Philadelphia 76ers wing Ben Simmons had his hands full on defense in the first half of Friday’s eventual 127-111 win over the Atlanta Hawks in Game 3 of the Eastern Conference semifinals. Trying to keep up with Hawks star Trae Young is no simple assignment.
But with the Sixers clinging to a five-point lead at the break, and Simmons scoring just four points up to that point — matching his point total from Game 2 — Philadelphia coach Doc Rivers challenged him to do more.
“We just thought he passed up too many opportunities — in the fast break, at the post. And so we told him we were going to come out and feature him on the post,” Rivers said of Simmons. “And he was great for us. It’s exactly what we need. With his pace and power, it was great.”
Simmons scored 11 of his 18 points in the third and added three of his seven assists. Philadelphia, playing on the road, outscored Atlanta by 15 in the quarter, starting off 8-for-8 as a team after halftime. Simmons and fellow Sixers star Joel Embiid scored or assisted on 30 of Philly’s 34 points in the period.
“That was definitely the quarter they were able to get their momentum and get separation,” said Young, who still scored a game-high 28 points on 9-for-17 shooting and made eight assists.
According to data compiled by ESPN Stats & Information, Simmons ended the game guarding Young 42 out of 85 plays.
“It’s exhausting when you think about what we’re asking Ben to do: follow Trae Young around, follow him around screens and push the ball up the floor with pace,” Rivers said. “That’s all we talked about at halftime when one of my coaches reminded me that he was guarding Trae when I was yelling at him about pace.
“He said, ‘He is guarding Trae, too.’ So, it’s tough. But he’s young, he has endurance, so it’s been good for us.”
When asked afterward about Rivers’ halftime directive, Simmons tried to stifle a satisfied smile.
“I was just trying to push the pace, get in the lanes, find my guys and stay aggressive. Get to the rim,” he said. “I think I did a good job of that, that second half.”
It was Simmons’ first game since Rudy Gobert of the Utah Jazz was named Defensive Player of the Year, but he seemed to shrug off his second-place finish, much the same way Embiid breezed past coming in second for MVP.
“Congrats to Rudy. I mean, it is what it is,” Simmons said. “I’m not really concerned about individual awards. I want the championship. So that’s my goal. Honestly, the goal is never Defensive Player of the Year. It’s just to go out there and do my job and try to be the best defender in the league, regardless of the awards.
“But the ultimate goal is a championship. And that’s why I got to do my job at a high level.”
Embiid finished with 27 points, 9 rebounds and 8 assists, becoming just the second 76ers player in franchise history to average 35 points and 10 rebounds over a three-game playoff span, after Wilt Chamberlain, according to Elias Sports Bureau research.
Much like Rivers, Embiid encouraged Simmons to take over because of the way Atlanta was shadowing him with Clint Capela all the way up the floor and then frequently sending double-teams in his direction.

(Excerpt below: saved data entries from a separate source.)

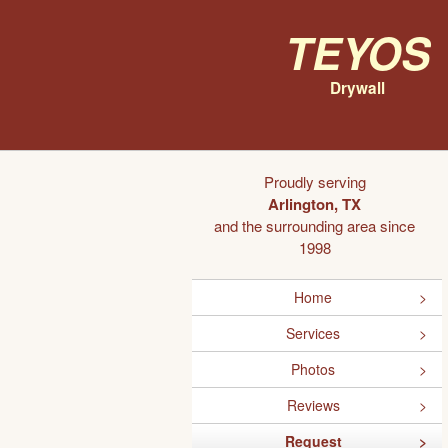
Teyos
Drywall
Proudly serving
Arlington, TX
and the surrounding area since
1998
Home
Services
Photos
Reviews
Request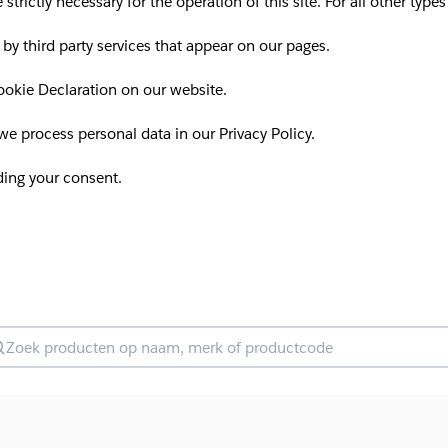
 strictly necessary for the operation of this site. For all other ty
 by third party services that appear on our pages.
okie Declaration on our website.
 process personal data in our Privacy Policy.
ding your consent.
oek producten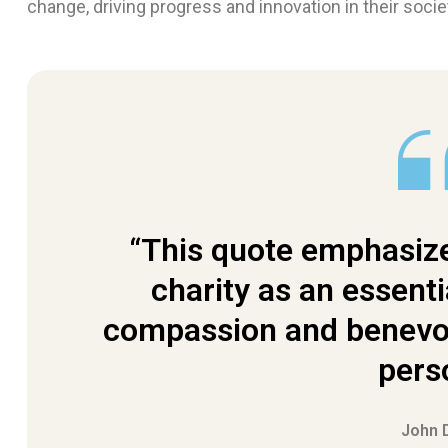
change, driving progress and innovation in their socie
“This quote emphasize
charity as an essenti
compassion and benevol
pers
John 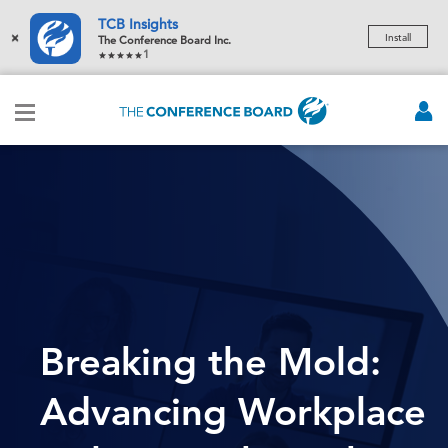
TCB Insights
×
Install
The Conference Board Inc.
1
Breaking the Mold:
Advancing Workplace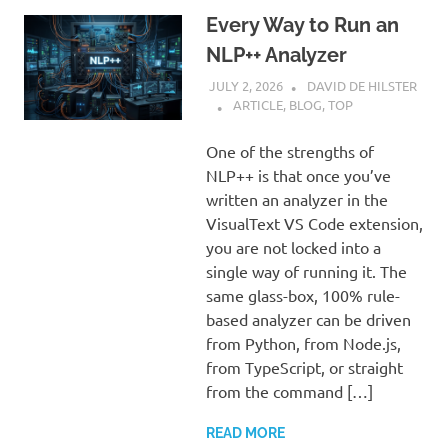
Every Way to Run an
NLP++ Analyzer
JULY 2, 2026
DAVID DE HILSTER
ARTICLE
,
BLOG
,
TOP
One of the strengths of
NLP++ is that once you’ve
written an analyzer in the
VisualText VS Code extension,
you are not locked into a
single way of running it. The
same glass-box, 100% rule-
based analyzer can be driven
from Python, from Node.js,
from TypeScript, or straight
from the command […]
READ MORE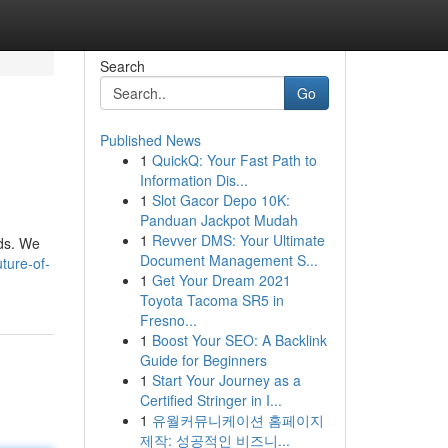
Search
Go
Published News
1
QuickQ: Your Fast Path to
Information Dis...
1
Slot Gacor Depo 10K:
Panduan Jackpot Mudah
1
Revver DMS: Your Ultimate
nds. We
Document Management S...
ture-of-
1
Get Your Dream 2021
Toyota Tacoma SR5 in
Fresno...
1
Boost Your SEO: A Backlink
Guide for Beginners
1
Start Your Journey as a
Certified Stringer in I...
1
유월커뮤니케이션 홈페이지
제작: 성공적인 비즈니...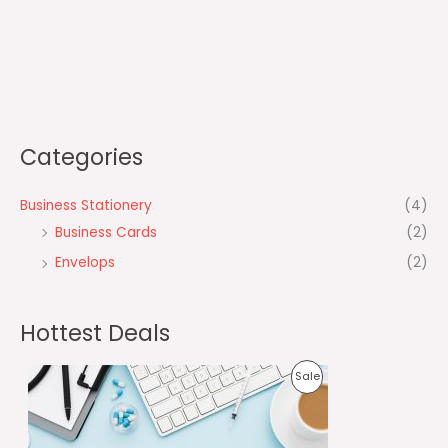
Categories
Business Stationery
(4)
Business Cards
(2)
Envelops
(2)
Hottest Deals
O
C
P
Sale
r
u
i
r
R
g
r
i
e
O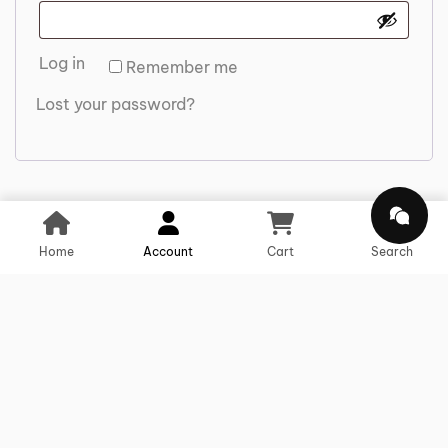
Log in
Remember me
Lost your password?
Home
Account
Cart
Search
We offer comprehensive solutions for
Us
Ou
Co
transportation, storage, distribution,
Li
Se
Us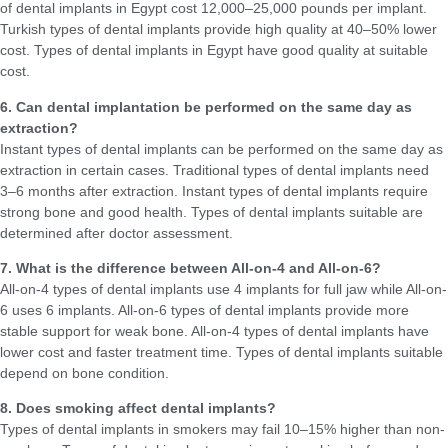
of dental implants in Egypt cost 12,000–25,000 pounds per implant.
Turkish types of dental implants provide high quality at 40–50% lower
cost. Types of dental implants in Egypt have good quality at suitable
cost.
6. Can dental implantation be performed on the same day as
extraction?
Instant types of dental implants can be performed on the same day as
extraction in certain cases. Traditional types of dental implants need
3–6 months after extraction. Instant types of dental implants require
strong bone and good health. Types of dental implants suitable are
determined after doctor assessment.
7. What is the difference between All-on-4 and All-on-6?
All-on-4 types of dental implants use 4 implants for full jaw while All-on-
6 uses 6 implants. All-on-6 types of dental implants provide more
stable support for weak bone. All-on-4 types of dental implants have
lower cost and faster treatment time. Types of dental implants suitable
depend on bone condition.
8. Does smoking affect dental implants?
Types of dental implants in smokers may fail 10–15% higher than non-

“I just told him, ‘You need to be aggressive and you need to attack, because there’s a lot of space. Especially with the way they’re guarding me,'” Embiid said. “So I told him to just be aggressive and just go out there and just dominate.”
Simmons made sure Embiid stayed in the mix, of course, finding the All-Star big man with the prettiest play of the night: an over-the-shoulder alley-oop he threw to a cutting Embiid midway through the third quarter to put Philly up 16.
“We’ve been playing together for so long that we know each other,” Embiid said. “He knows me, he knows where I need the ball and I also know how I can get him open. So it was a good pass, and I just did my best to finish it.”